I love stories of people rising up out of harsh or even ordinary, middle class lives to ones of great influence, wealth and power. Individuals who have experienced life, as most of us have, are generally better suited for having a complete understanding of how markets and economies really work. This is due to the fact that they have firsthand experience making it to the top. Unlike those who are born with a silver spoon in their mouths, this personal experience of making dreams real can teach everyone crucial lessons for any endeavor.
These rags-to-riches stories are perhaps best personified by Ray Dalio, founder of Bridgewater Associates -- the largest hedge fund in the world.
Dalio was born in Queens, NY in 1949 to a jazz musician and stay-at-home mom. He was never very good at early schooling, wanting to understand the "whys" behind everything. Rout memorization just wasn't his thing. He caddied in summers to earn spending money and would listen keenly to the golfers talking about stocks and other investments. Those conversations sparked a lifelong obsession with the financial markets.
Taking the few dollars he managed to save from his caddie tips, 12 year-old Ray purchased shares in Northeast Airlines. The shares promptly tripled in value, cementing his love of the financial markets at an early age. After graduating from Long Island University in 1971, he worked as a clerk on the New York Stock Exchange, then obtained an MBA from Harvard Business School in 1973. Soon after graduating, Ray launched Bridgewater Associates from his apartment. The firm has since grown to manage about $120 billion of institutional money. The firm posted 23% returns in 2011, a year when the average hedge fund lost 4%.
Today, Bridgewater is the world's largest hedge fund.
Dalio takes a macro approach to investing. Ranked No. 33 on the Forbe's 400 list, Dalio considers the markets to be like a machine. He believes by figuring out how the economic machine works will lead to wise investment decisions. This is in contrast to the average hedge fund manager who micro-manages every decision by only looking at the numbers on the screen.
Ray's investments and life itself is guided by a series of principles that are both simple and complex at the same time. (I have linked to these principles here and believe every investor can benefit by a careful read.)
The thing I respect the most about Bridgewater and Ray Dalio is the commitment to transparency. Basically, this means he is open about his mistakes and encourages this trait in others. In many hedge funds, investors are kept in the dark about what the firm is doing except for the occasional monthly or twice-yearly manager letter. Bridgewater investors receive a daily newsletter, monthly performance updates, quarterly reviews and even conference call briefings from Dalio himself.
Every investor can learn an amazing amount from this rags-to-riches hedge fund manager. Let's drill down deeper into his stock holdings and take a closer look at two of his top performers for the second quarter of 2012.
1. Symantec (Nasdaq: SYMC)
This computer security and storage company is Bridgewater's top performer for the second quarter of 2012. The fund owns 1.7 million shares and the stock price has jumped 24.7% in the second quarter of 2012. The company owns the popular Norton anti-virus line of software and has a $13 billion market cap. It does not pay a dividend, but has total cash of $4.11 billion with an operating cash flow of $1.74 billion.
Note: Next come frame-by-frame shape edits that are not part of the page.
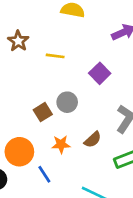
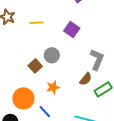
brown semicircle: (93, 140) -> (86, 79), moved

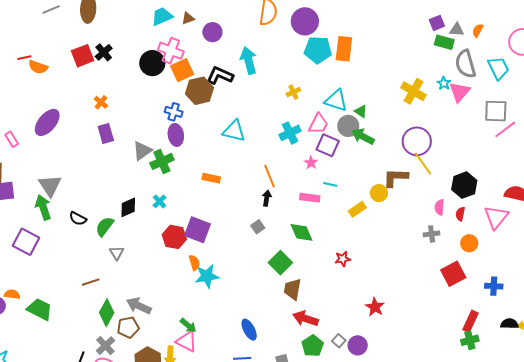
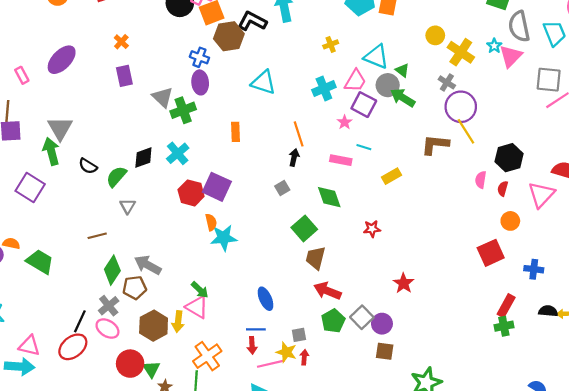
gray triangle: (142, 151) -> (163, 97), turned -45
orange rectangle: (211, 178) -> (236, 132), turned 72
yellow circle: (379, 193) -> (435, 35), moved
cyan cross: (160, 201) -> (178, 153), size x1.5
gray cross: (432, 234) -> (447, 82), moved, turned 35
gray square: (339, 341) -> (362, 317), size x1.5

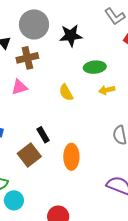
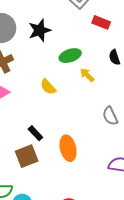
yellow arrow: (107, 90) -> (87, 75), turned 70
brown square: (29, 155) -> (27, 156), turned 30

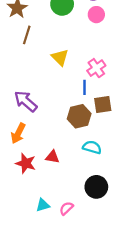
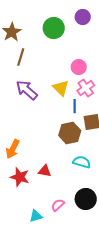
pink circle: (96, 15) -> (79, 67), moved
yellow triangle: (60, 57) -> (61, 88), moved
purple arrow: (26, 101) -> (27, 90), moved
pink semicircle: (66, 208) -> (58, 205), moved

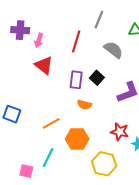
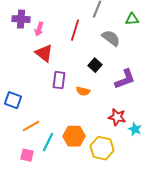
purple rectangle: (76, 80) -> (59, 80), moved
orange line: (51, 123) -> (31, 126), moved
orange hexagon: (77, 139) -> (74, 136), moved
The operating and profit margins are even more notable, at 17% for both. Technically, the stock has been in a rip-roaring uptrend since July 24. The stock price pushed all the way to $19.50 prior to slipping back and finding support at $17.50. This pullback has set up a perfect value zone buy opportunity in the $18-$18.50 range. If shares can break resistance at $20.50, I can easily see this stock at $25 in the next year.
2. Walgreen Co. (NYSE: WAG)
This company is perhaps as diametrically different then Symantec as you can imagine. It operates a chain of old-school, brick-and-mortar drug stores in the United States. It is Bridgewater's second top-performer for the second quarter of 2012. Climbing 22.2% in this quarter, the fund holds about 801,000 shares of the drug store chain. Although the company has projected 20% EPS growth for 2013 and is valued at a discount to both Wal-Mart (NYSE: WMT) and CVS (NYSE: CVS), the technical picture is indicating potential exhaustion of the up-move. A breakout above the $37 level will invalidate the bearish pattern, creating a solid entry for those looking to go long on this stock.
Risks to Consider: Just because the world's largest hedge fund owns these stocks does not mean you can't lose money with them. These aggressive up moves are often met with selling, so it's important to always use stops and position size properly.
Action to Take --> I like Symantec right now as a buy. Despite similar performance, I'd hesitate to purchase Walgreen's right now. It will take a solid close above $37 to interest me in buying Walgreen's, and then only as a short term, momentum play.